TULLAHOMA – The University of Tennessee has announced a seven-part plan to re-energize and refocus the UT Space Institute here.
An advisory group convened by UT President John W. Shumaker made its final recommendations based on previous reports issued by consultants, working committees, faculty and the institute’s support group. Shumaker and UT Executive Vice President Steve Leonard met with UTSI faculty, administrators and its support group Tuesday to discuss the plan.
From left: UTSI Chief Operating Officer Dr. John Caruthers, UT Executive Vice President Steve Leonard, UTSI Support Council chairman Dr. William Kimzey, and UT President John W. Shumaker
“This signals a new era at the Space Institute,” Shumaker said. “It is a reasonable and visionary plan that builds on its existing strengths.”
Shumaker also clarified the UTSI reporting relationship to his office through Executive Vice President Leonard, with academic and research policies coordinated by Provost Loren Crabtree.
Of the seven parts of the plan, research will receive renewed attention and be focused in five areas – transportation and automotive; energy; biophysics; propulsion and aerospace; and computational modeling and simulation. Another objective will be to develop a new research growth model that encourages new research, while increasing funding for mature programs.
A third part of the plan will be expansion of federal outreach efforts to secure additional funding.
An economic development mission that has specific goals and targets will be developed and tied to the institute’s research. Also in the proposal is a business development plan to assure that research findings can be measured and turned into tangible benefits for society.

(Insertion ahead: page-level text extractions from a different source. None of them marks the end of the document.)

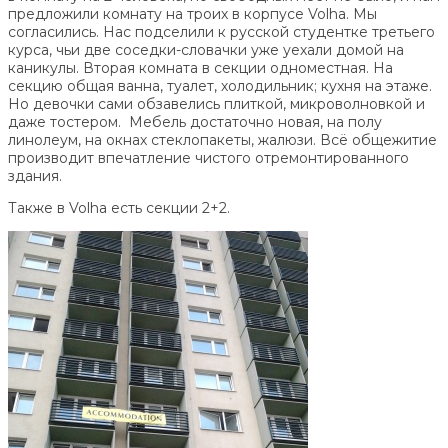
предложили комнату на троих в корпусе Volha. Мы
согласились. Нас подселили к русской студентке третьего
курса, чьи две соседки-словачки уже уехали домой на
каникулы. Вторая комната в секции одноместная. На
секцию общая ванна, туалет, холодильник; кухня на этаже.
Но девочки сами обзавелись плиткой, микроволновкой и
даже тостером. Мебель достаточно новая, на полу
линолеум, на окнах стеклопакеты, жалюзи. Всё общежитие
производит впечатление чистого отремонтированного
здания.
Также в Volha есть секции 2+2.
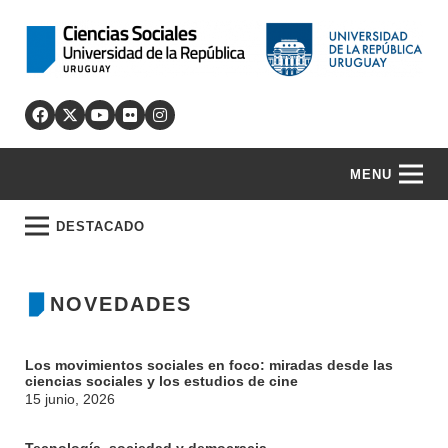
MENU
DESTACADO
NOVEDADES
Los movimientos sociales en foco: miradas desde las
ciencias sociales y los estudios de cine
15 junio, 2026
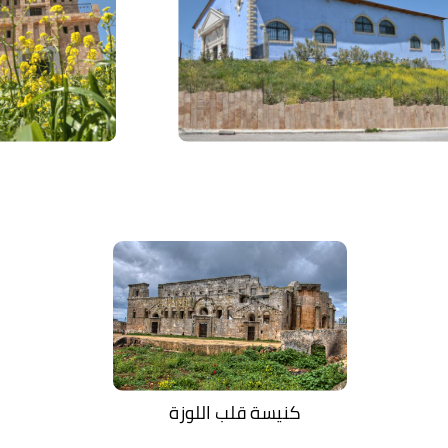
كنيسة قلب اللوزة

In academics, structural changes will be made to degree programs to make sure they meet current demands of business, industry and government.
The final point, Shumaker said, is to do a better job of communicating the mission and scope of UTSI.
“We need to thank our faculty at UTSI and our community and legislative leaders who have been patient and have actively participated with us while we worked out the best plan for UTSI’s future,” Shumaker said.
“This set of activities will put this valuable asset firmly on track as a premier research site and will allow us to leverage these strengths across the UT system and the state. It is a very exciting and stimulating direction for UTSI.”
Leonard said the plan builds on a distinguished research record at UTSI.
“UTSI exists because of the vision of leaders in this state nearly 40 years ago. This plan is an update of that vision, extending it into this millennium and creating the unique opportunity for collaboration and partnership,” Leonard said.